| About this exercise |
Keyword search on "sort": report each line of the records that contains it.
=== Supplied information ===
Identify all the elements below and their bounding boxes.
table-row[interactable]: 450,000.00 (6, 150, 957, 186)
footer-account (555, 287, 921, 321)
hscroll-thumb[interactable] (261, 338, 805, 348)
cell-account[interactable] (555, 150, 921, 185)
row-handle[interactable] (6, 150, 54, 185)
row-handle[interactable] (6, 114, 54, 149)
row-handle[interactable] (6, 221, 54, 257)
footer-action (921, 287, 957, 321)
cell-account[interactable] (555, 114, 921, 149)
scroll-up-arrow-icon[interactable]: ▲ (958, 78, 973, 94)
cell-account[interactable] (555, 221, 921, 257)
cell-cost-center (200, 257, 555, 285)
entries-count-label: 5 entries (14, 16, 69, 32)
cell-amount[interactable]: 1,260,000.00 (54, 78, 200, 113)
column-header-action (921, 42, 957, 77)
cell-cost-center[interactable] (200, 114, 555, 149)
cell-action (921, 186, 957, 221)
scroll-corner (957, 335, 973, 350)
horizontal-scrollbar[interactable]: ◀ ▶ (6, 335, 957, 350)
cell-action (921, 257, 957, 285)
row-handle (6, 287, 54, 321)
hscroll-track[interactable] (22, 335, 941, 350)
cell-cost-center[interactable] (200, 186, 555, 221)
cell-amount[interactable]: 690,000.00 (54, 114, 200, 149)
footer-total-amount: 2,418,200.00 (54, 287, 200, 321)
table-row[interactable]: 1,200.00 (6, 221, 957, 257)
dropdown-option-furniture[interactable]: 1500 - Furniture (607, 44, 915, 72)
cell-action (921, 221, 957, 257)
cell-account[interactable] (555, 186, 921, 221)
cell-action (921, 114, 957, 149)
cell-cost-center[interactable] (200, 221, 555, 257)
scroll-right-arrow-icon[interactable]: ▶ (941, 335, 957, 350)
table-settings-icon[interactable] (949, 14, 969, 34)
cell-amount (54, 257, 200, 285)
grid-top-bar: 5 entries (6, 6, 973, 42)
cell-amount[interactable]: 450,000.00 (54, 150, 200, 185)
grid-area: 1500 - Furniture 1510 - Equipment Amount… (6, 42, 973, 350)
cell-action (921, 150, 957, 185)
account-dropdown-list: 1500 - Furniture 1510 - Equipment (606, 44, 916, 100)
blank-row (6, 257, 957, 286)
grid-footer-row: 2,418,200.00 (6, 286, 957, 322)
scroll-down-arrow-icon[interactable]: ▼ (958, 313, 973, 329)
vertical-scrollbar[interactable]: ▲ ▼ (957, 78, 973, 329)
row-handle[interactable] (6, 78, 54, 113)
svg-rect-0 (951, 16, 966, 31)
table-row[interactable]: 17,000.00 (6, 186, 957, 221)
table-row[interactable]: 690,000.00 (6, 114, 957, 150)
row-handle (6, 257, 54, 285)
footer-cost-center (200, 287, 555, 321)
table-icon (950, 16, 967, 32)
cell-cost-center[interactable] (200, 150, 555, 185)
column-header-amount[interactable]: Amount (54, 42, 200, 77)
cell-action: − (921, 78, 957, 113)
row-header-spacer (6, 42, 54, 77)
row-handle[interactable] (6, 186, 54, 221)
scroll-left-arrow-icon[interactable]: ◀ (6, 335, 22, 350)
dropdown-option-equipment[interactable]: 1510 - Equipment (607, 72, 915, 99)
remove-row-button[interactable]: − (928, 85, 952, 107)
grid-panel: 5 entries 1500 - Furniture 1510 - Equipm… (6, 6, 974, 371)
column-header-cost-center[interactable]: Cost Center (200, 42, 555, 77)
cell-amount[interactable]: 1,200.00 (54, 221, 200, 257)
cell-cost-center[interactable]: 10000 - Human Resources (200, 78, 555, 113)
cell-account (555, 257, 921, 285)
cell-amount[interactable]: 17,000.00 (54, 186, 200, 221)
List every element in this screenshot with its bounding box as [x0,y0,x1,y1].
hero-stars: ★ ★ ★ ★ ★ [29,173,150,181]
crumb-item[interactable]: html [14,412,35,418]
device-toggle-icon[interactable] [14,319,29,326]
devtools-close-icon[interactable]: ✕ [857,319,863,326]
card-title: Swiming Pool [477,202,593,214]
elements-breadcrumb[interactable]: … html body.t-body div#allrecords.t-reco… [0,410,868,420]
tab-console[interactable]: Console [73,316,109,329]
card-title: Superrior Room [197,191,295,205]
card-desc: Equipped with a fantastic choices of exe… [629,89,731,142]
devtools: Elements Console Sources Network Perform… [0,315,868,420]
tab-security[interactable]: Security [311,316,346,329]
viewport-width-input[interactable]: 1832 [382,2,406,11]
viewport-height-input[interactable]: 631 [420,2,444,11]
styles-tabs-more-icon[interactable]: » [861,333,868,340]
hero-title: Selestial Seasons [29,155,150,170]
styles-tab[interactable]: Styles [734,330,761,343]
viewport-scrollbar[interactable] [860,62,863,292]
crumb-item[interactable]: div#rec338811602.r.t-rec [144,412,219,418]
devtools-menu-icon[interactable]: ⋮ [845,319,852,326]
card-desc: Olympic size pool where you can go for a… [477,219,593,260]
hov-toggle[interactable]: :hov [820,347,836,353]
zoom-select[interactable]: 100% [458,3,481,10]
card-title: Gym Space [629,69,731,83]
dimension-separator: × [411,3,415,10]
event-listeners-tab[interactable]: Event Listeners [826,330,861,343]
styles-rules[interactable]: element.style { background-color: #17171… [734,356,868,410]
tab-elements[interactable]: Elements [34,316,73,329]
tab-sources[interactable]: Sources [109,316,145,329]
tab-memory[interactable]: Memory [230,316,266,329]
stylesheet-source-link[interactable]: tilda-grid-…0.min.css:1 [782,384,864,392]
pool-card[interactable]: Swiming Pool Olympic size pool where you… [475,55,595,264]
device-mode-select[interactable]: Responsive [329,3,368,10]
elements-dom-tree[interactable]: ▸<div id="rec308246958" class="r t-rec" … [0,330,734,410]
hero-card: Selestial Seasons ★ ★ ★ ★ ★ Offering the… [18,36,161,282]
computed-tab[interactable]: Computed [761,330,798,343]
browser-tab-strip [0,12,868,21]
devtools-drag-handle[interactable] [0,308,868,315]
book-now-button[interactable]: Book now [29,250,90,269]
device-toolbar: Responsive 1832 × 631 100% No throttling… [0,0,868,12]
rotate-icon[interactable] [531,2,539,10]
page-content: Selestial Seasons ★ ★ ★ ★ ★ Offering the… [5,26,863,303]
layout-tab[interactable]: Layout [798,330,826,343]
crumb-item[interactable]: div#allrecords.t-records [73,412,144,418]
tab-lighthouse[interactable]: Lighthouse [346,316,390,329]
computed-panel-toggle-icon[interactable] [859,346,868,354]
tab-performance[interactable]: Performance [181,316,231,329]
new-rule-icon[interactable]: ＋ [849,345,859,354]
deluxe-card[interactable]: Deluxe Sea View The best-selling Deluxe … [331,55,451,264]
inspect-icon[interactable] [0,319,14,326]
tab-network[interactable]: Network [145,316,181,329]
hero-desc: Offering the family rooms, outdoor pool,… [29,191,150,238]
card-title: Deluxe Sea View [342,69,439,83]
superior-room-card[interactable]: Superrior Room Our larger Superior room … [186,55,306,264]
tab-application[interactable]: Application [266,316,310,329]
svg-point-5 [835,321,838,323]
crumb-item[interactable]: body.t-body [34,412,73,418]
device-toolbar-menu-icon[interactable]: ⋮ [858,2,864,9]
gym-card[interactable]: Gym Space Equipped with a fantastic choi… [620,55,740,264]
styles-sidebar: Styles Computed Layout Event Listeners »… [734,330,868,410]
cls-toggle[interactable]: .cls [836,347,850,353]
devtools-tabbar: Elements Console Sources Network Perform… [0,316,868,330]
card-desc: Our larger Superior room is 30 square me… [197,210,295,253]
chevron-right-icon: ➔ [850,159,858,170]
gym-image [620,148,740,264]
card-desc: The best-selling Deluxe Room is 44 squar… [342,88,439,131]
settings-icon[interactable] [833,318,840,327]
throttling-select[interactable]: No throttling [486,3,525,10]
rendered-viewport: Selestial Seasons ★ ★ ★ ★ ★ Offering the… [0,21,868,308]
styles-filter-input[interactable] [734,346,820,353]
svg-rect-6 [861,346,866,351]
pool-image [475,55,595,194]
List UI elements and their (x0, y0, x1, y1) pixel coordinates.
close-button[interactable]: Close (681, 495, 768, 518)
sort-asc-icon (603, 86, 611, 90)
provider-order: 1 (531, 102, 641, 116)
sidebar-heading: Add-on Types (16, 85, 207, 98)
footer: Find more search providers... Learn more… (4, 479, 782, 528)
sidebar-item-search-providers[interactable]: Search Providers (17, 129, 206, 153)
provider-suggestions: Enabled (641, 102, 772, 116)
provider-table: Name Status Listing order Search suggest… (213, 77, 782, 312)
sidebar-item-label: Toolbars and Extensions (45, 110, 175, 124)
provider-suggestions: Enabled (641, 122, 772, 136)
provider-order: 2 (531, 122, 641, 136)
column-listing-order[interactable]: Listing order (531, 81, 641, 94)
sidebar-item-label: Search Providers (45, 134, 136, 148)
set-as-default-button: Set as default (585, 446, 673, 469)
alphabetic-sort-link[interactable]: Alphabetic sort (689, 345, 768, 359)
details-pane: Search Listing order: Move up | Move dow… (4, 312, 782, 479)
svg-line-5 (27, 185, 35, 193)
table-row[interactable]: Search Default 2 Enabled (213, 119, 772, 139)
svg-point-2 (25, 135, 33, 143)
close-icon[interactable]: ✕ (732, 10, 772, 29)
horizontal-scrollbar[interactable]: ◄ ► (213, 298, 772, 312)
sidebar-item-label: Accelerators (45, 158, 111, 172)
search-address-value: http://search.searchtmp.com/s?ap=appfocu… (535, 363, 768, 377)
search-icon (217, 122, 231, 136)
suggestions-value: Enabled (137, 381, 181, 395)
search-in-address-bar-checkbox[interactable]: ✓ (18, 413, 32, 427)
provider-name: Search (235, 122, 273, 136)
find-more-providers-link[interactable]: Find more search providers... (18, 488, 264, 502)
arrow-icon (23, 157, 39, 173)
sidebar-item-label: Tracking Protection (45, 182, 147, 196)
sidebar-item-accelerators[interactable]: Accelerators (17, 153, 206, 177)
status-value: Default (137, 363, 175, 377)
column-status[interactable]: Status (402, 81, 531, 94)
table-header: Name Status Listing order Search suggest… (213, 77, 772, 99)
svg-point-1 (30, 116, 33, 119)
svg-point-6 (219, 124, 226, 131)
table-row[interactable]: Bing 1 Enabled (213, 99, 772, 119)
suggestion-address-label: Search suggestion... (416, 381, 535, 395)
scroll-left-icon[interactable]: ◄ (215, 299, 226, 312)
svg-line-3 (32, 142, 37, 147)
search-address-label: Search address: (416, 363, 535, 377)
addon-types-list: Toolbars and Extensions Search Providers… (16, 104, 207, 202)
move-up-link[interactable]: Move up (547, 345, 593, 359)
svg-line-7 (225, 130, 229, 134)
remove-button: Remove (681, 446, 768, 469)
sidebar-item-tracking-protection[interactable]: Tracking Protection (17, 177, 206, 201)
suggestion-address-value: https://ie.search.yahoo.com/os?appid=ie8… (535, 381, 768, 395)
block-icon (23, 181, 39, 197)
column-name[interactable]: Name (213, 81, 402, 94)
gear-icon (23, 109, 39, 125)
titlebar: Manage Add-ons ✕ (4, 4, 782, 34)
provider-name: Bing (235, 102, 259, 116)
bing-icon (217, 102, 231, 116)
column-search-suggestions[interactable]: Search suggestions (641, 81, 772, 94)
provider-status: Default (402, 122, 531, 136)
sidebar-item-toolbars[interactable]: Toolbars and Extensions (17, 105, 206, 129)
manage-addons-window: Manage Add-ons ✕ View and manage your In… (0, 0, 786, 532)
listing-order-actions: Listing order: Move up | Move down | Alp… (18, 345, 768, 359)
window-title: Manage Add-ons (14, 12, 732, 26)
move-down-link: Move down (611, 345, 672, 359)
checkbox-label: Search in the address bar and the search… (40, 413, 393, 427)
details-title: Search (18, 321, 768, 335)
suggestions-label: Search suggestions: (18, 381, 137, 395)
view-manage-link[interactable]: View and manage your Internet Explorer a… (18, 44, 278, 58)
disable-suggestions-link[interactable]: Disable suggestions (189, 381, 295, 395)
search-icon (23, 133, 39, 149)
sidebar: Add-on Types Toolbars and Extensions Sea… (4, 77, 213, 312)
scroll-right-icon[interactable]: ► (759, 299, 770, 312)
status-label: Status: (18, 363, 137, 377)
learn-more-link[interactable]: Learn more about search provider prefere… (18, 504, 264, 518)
===
| Reply |
sort-asc-icon (603, 86, 611, 90)
alphabetic-sort-link[interactable]: Alphabetic sort (689, 345, 768, 359)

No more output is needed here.